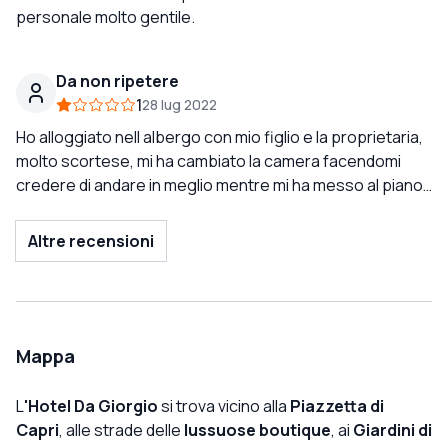
torneremo sicuramente. Consigliatissimo!
personale molto gentile.
Da non ripetere
1
28 lug 2022
Ho alloggiato nell albergo con mio figlio e la proprietaria,
molto scortese, mi ha cambiato la camera facendomi
credere di andare in meglio mentre mi ha messo al piano
zero pieno di umidità, con un bagno alquanto scandaloso
per quanto era piccolo e la camera piccolissima. Per non
Altre recensioni
parlare della colazione al quanto ridicola, praticamente
una merendina e due fette biscottate. Ho chiesto un
frutto mi hanno detto che non lo avevano, quando hanno
sopra il ristorante. Per finire dal terrazzino mi è caduta di
sotto una cosa e la proprietaria mi ha detto che non
Mappa
potevano recuperarla perché non era la loro proprietà.
Pazzesco!! Per non parlare della totale mancanza di
L
'Hotel Da Giorgio
si trova vicino alla
Piazzetta di
manutenzione, praticamente lo scarico che funzionava
Capri
, alle strade delle
lussuose boutique
, ai
Giardini di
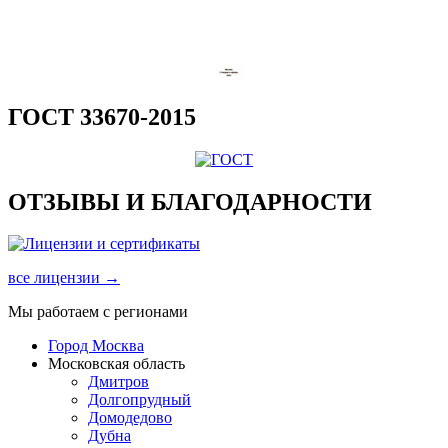
ГОСТ 33670-2015
ОТЗЫВЫ И БЛАГОДАРНОСТИ
все лицензии →
Мы работаем с регионами
Город Москва
Московская область
Дмитров
Долгопрудный
Домодедово
Дубна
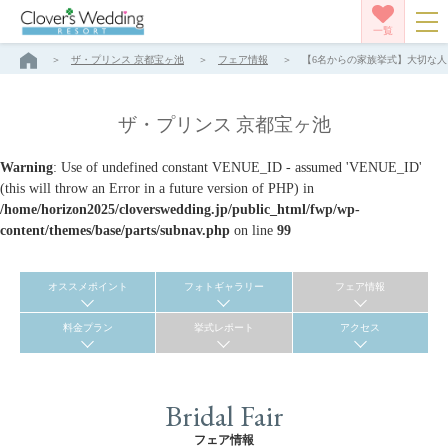
一覧
ザ・プリンス 京都宝ヶ池
フェア情報
【6名からの家族挙式】大切な人と
ザ・プリンス 京都宝ヶ池
Warning
: Use of undefined constant VENUE_ID - assumed 'VENUE_ID'
(this will throw an Error in a future version of PHP) in
/home/horizon2025/cloverswedding.jp/public_html/fwp/wp-
content/themes/base/parts/subnav.php
on line
99
オススメポイント
フォトギャラリー
フェア情報
料金プラン
挙式レポート
アクセス
Bridal Fair
フェア情報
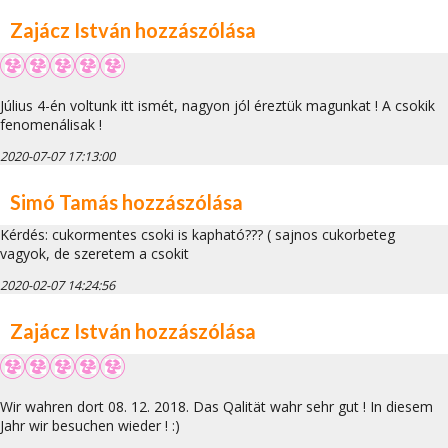
Zajácz István hozzászólása
Július 4-én voltunk itt ismét, nagyon jól éreztük magunkat ! A csokik
fenomenálisak !
2020-07-07 17:13:00
Simó Tamás hozzászólása
Kérdés: cukormentes csoki is kapható??? ( sajnos cukorbeteg
vagyok, de szeretem a csokit
2020-02-07 14:24:56
Zajácz István hozzászólása
Wir wahren dort 08. 12. 2018. Das Qalität wahr sehr gut ! In diesem
Jahr wir besuchen wieder ! :)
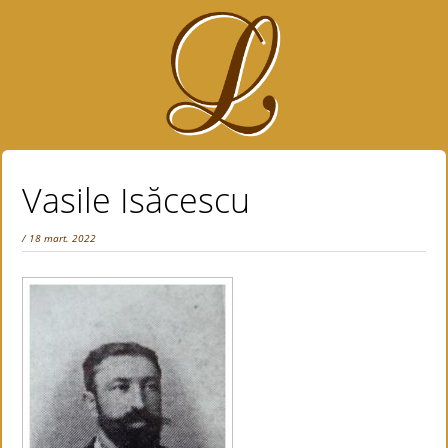
Vasile Isăcescu
/ 18 mart. 2022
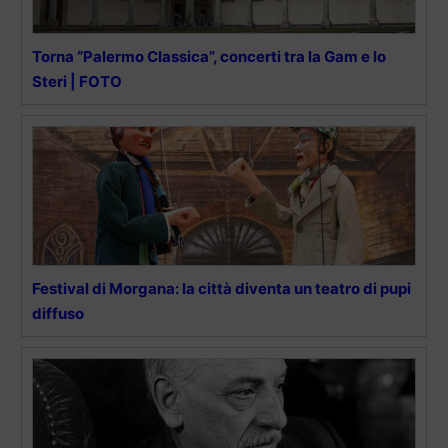
Torna “Palermo Classica”, concerti tra la Gam e lo
Steri | FOTO
Festival di Morgana: la città diventa un teatro di pupi
diffuso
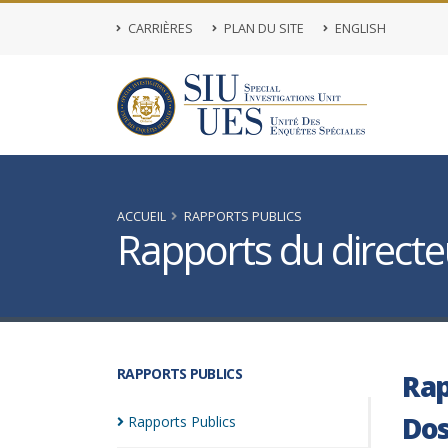
CARRIÈRES
PLAN DU SITE
ENGLISH
ACCUEIL
RAPPORTS PUBLICS
Rapports du directeu
RAPPORTS PUBLICS
Rap
Dos
Rapports
Publics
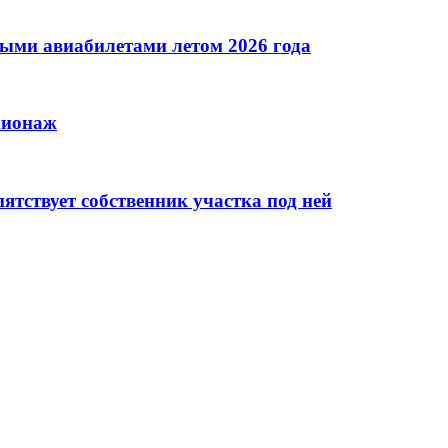
ными авиабилетами летом 2026 года
пионаж
тствует собственник участка под ней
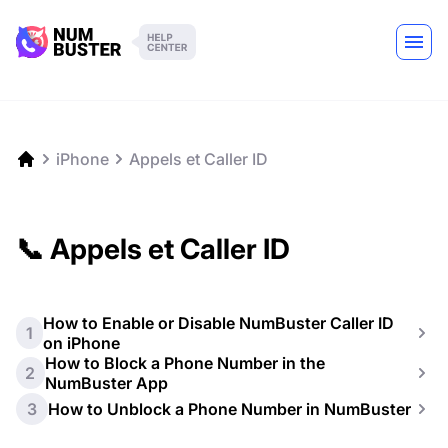
iPhone
Appels et Caller ID
📞 Appels et Caller ID
How to Enable or Disable NumBuster Caller ID
1
on iPhone
How to Block a Phone Number in the
2
NumBuster App
3
How to Unblock a Phone Number in NumBuster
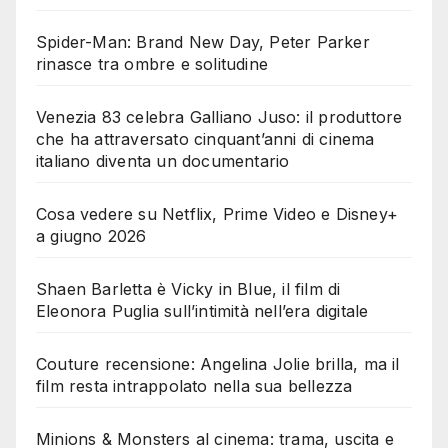
Spider-Man: Brand New Day, Peter Parker
rinasce tra ombre e solitudine
Venezia 83 celebra Galliano Juso: il produttore
che ha attraversato cinquant’anni di cinema
italiano diventa un documentario
Cosa vedere su Netflix, Prime Video e Disney+
a giugno 2026
Shaen Barletta è Vicky in Blue, il film di
Eleonora Puglia sull’intimità nell’era digitale
Couture recensione: Angelina Jolie brilla, ma il
film resta intrappolato nella sua bellezza
Minions & Monsters al cinema: trama, uscita e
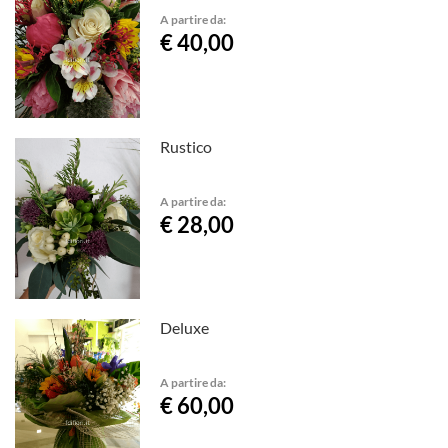
A partire da:
€ 40,00
Rustico
A partire da:
€ 28,00
Deluxe
A partire da:
€ 60,00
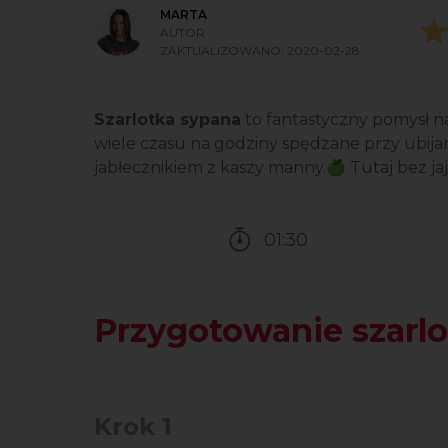
MARTA
AUTOR
ZAKTUALIZOWANO:
2020-02-28
Szarlotka sypana
to fantastyczny pomysł na 
wiele czasu na godziny spędzane przy ubijan
jabłecznikiem z kaszy manny.🍏 Tutaj bez jaje
01:30
Czas potrzebny na przy
Przygotowanie szarlo
Krok 1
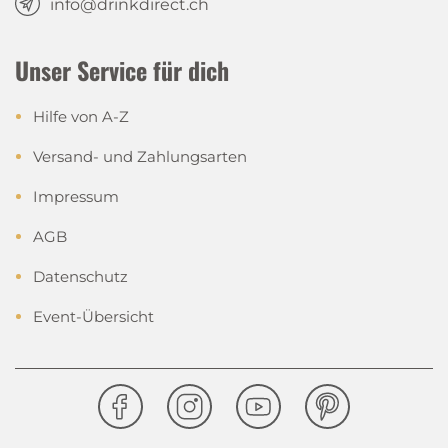
info@drinkdirect.ch
Unser Service für dich
Hilfe von A-Z
Versand- und Zahlungsarten
Impressum
AGB
Datenschutz
Event-Übersicht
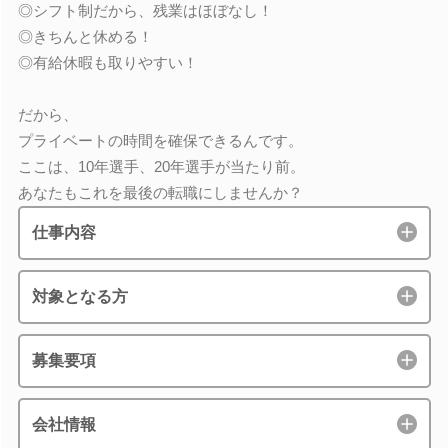
◎シフト制だから、残業はほぼなし！
◎きちんと休める！
◎有給休暇も取りやすい！
だから、
プライベートの時間を確保できるんです。
ここは、10年選手、20年選手が当たり前。
あなたもこれを最後の転職にしませんか？
仕事内容
対象となる方
募集要項
会社情報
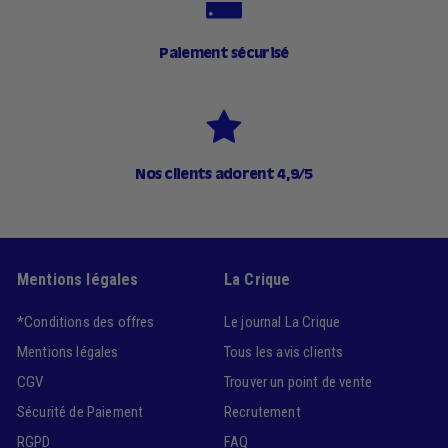
Paiement sécurisé
Nos clients adorent 4,9/5
Mentions légales
La Crique
*Conditions des offres
Le journal La Crique
Mentions légales
Tous les avis clients
CGV
Trouver un point de vente
Sécurité de Paiement
Recrutement
RGPD
FAQ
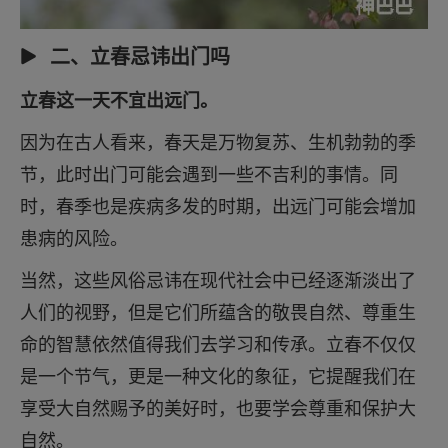
二、立春忌讳出门吗
立春这一天不宜出远门。
因为在古人看来，春天是万物复苏、生机勃勃的季
节，此时出门可能会遇到一些不吉利的事情。同
时，春季也是疾病多发的时期，出远门可能会增加
患病的风险。
当然，这些风俗忌讳在现代社会中已经逐渐淡出了
人们的视野，但是它们所蕴含的敬畏自然、尊重生
命的智慧依然值得我们去学习和传承。立春不仅仅
是一个节气，更是一种文化的象征，它提醒我们在
享受大自然赐予的美好时，也要学会尊重和保护大
自然。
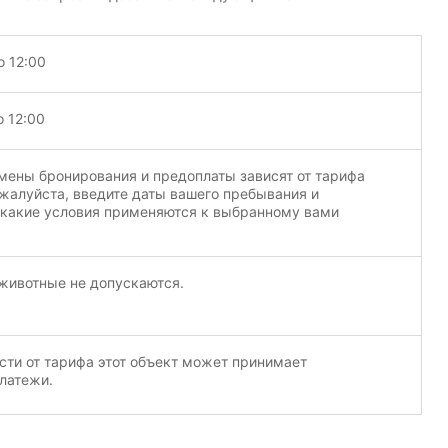
о 12:00
о 12:00
мены бронирования и предоплаты зависят от тарифа
жалуйста, введите даты вашего пребывания и
 какие условия применяются к выбранному вами
ивотные не допускаются.
сти от тарифа этот объект может принимает
латежи.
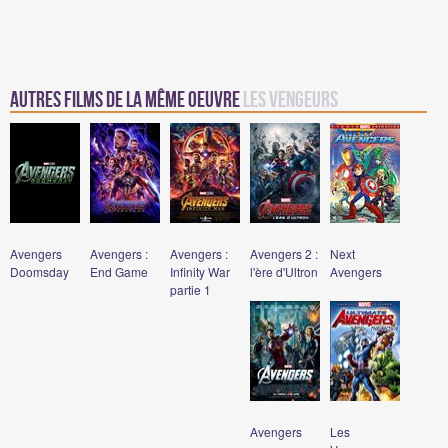
Autres films de la même oeuvre
Les Vengeurs
Avengers
Avengers :
Avengers :
Avengers 2 :
Next
Doomsday
End Game
Infinity War
l'ère d'Ultron
Avengers
partie 1
Avengers
Les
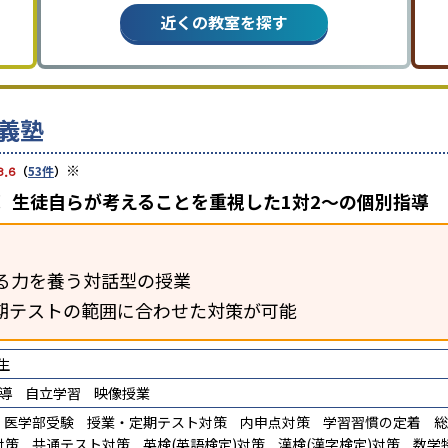
近くの教室を探す
義塾
※
3.6
（
53件
）
 生徒自らが考えることを重視した1対2〜の個別指導
る力を養う対話型の授業
期テストの範囲に合わせた対策が可能
生
導
自立学習
映像授業
医学部受験
授業・定期テスト対策
内申点対策
学習習慣の定着
総
対策
共通テスト対策
英検(英語検定)対策
漢検(漢字検定)対策
数学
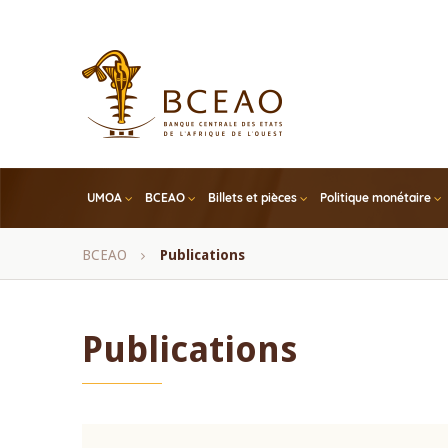
Skip
to
main
content
UMOA
BCEAO
Billets et pièces
Politique monétaire
Fil
BCEAO
Publications
d'Ariane
Publications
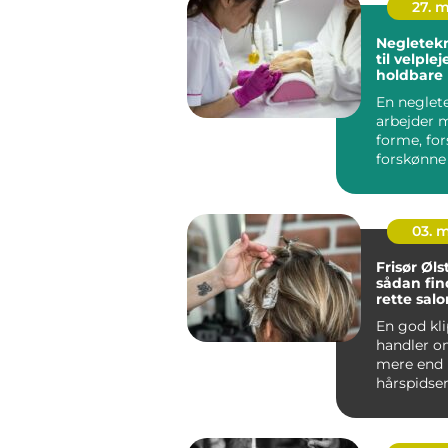
27. 
Negleteknike
til velple
holdbare
En neglet
arbejder 
forme, fo
forskønne
negle. Det
ikke kun...
03. 
Frisør Øl
sådan fin
rette salo
hverdag
En god kl
handler 
mere end 
hårspidser
studses. 
er frisørbe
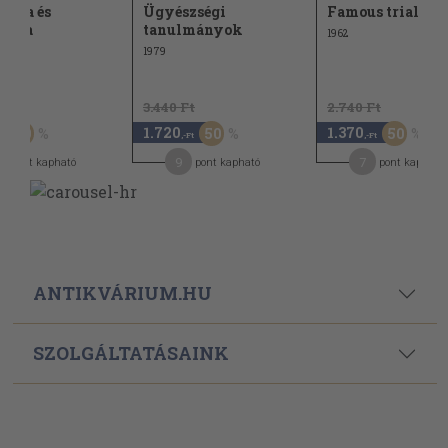
tófa és
Ügyészségi
Famous trials 6.
sztia
tanulmányok
1962
1979
t
3.440 Ft
2.740 Ft
1.720
1.370
50
50
50
,-Ft
,-Ft
9
7
pont kapható
pont kapható
pont kapható
ANTIKVÁRIUM.HU
SZOLGÁLTATÁSAINK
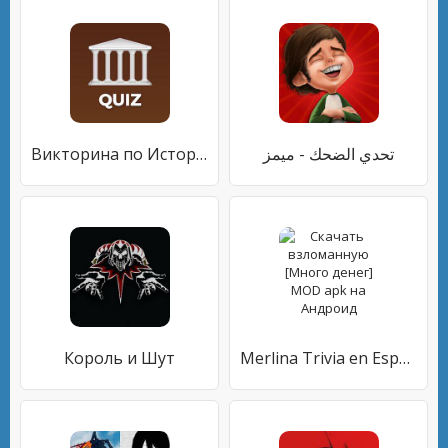
Викторина по Истории Мира
تحدي الضحك - ميمز
Король и Шут
Merlina Trivia en Español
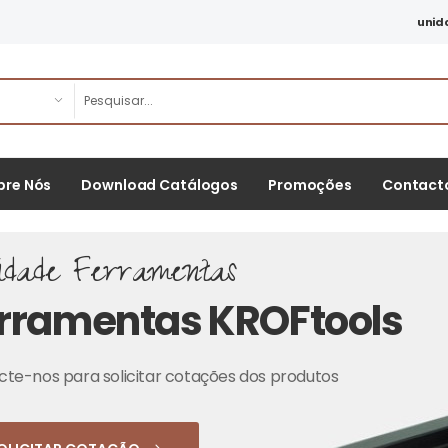
unid
bre Nós
Download Catálogos
Promoções
Contact
idade Ferramentas
rramentas KROFtools
te-nos para solicitar cotações dos produtos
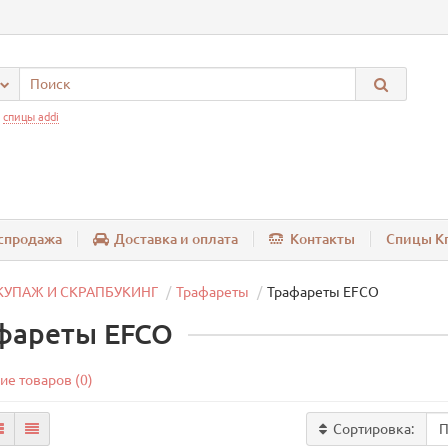
:
спицы addi
спродажа
Доставка и оплата
Контакты
Спицы Kn
КУПАЖ И СКРАПБУКИНГ
Трафареты
Трафареты EFCO
фареты EFCO
ие товаров (0)
Сортировка:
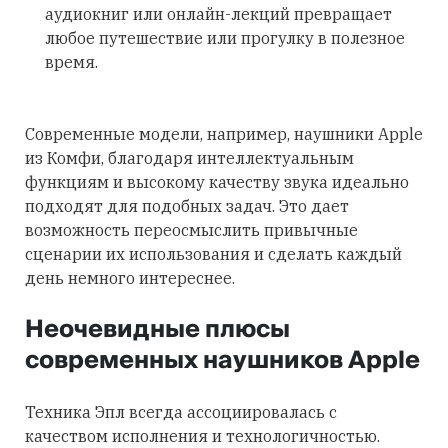
аудиокниг или онлайн-лекций превращает
любое путешествие или прогулку в полезное
время.
Современные модели, например, наушники Apple
из Комфи, благодаря интеллектуальным
функциям и высокому качеству звука идеально
подходят для подобных задач. Это дает
возможность переосмыслить привычные
сценарии их использования и сделать каждый
день немного интереснее.
Неочевидные плюсы
современных наушников Apple
Техника Эпл всегда ассоциировалась с
качеством исполнения и технологичностью.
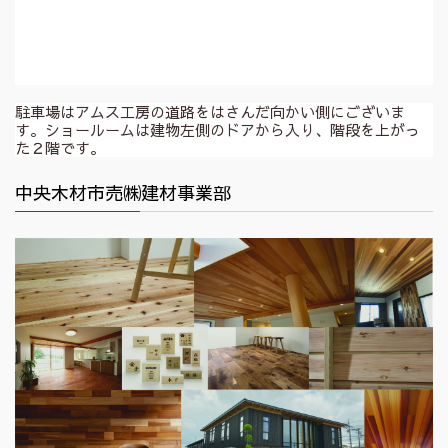
駐車場はアムス工房の道路をはさんだ向かい側にございま
す。ショールームは建物左側のドアから入り、階段を上がっ
た２階です。
中央木材市売㈱建材事業部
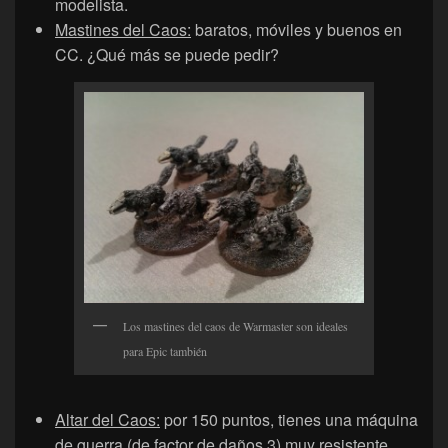
modelista.
Mastines del Caos:
baratos, móviles y buenos en
CC. ¿Qué más se puede pedir?
Los mastines del caos de Warmaster son ideales
para Epic también
Altar del Caos:
por 150 puntos, tienes una máquina
de guerra (de factor de daños 3) muy resistente,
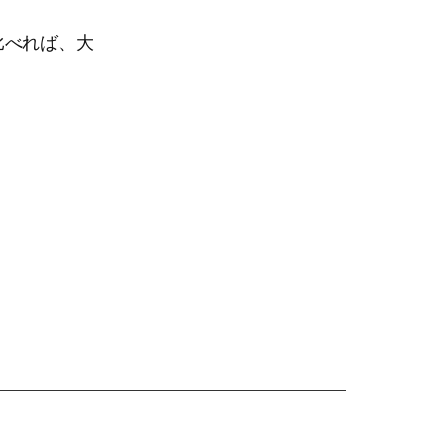
比べれば、大
。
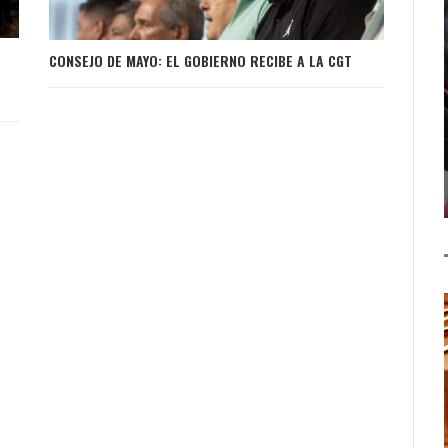
CONSEJO DE MAYO: EL GOBIERNO RECIBE A LA CGT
+++++
TO DO:
Your answer should be the lines of the material above that include "Apple".

OUTPUT OF THE TASK:
Современные модели, например, наушники Apple
современных наушников Apple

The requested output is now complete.